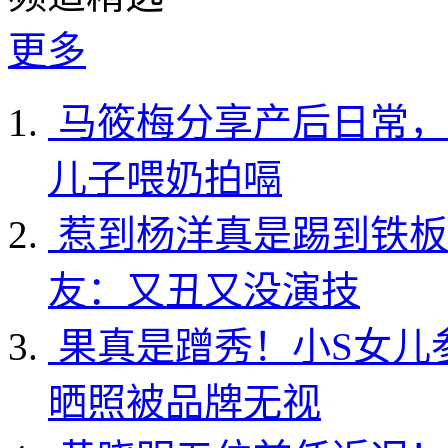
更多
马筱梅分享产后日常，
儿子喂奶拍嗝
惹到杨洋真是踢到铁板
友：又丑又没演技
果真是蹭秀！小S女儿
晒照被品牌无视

● ● ●

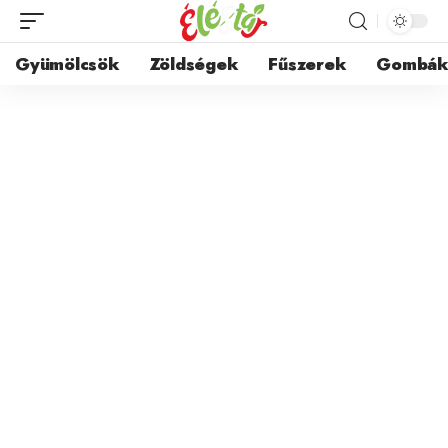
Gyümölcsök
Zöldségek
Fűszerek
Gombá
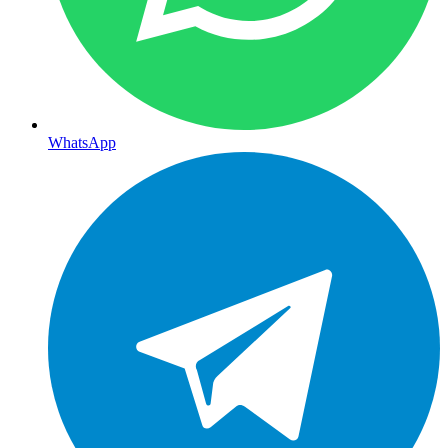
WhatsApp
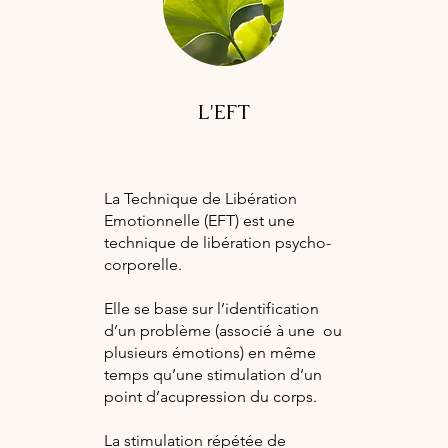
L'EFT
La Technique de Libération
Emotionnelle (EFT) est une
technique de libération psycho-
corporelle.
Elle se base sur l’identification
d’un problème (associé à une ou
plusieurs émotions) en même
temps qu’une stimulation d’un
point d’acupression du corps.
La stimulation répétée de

● ● ●

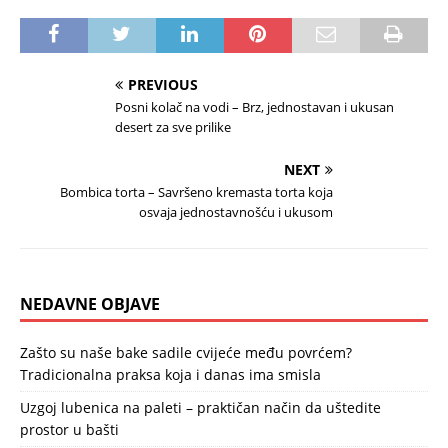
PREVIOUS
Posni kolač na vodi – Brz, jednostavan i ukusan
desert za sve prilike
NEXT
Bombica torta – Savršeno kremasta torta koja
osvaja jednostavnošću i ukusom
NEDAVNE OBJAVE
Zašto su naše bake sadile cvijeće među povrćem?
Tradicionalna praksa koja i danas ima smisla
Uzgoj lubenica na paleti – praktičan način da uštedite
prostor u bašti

● ● ●

▶ Task brief:
Would you copy all lines in the records where the string "koja" appears?

▶ Response to this exercise:
Bombica torta – Savršeno kremasta torta koja
Tradicionalna praksa koja i danas ima smisla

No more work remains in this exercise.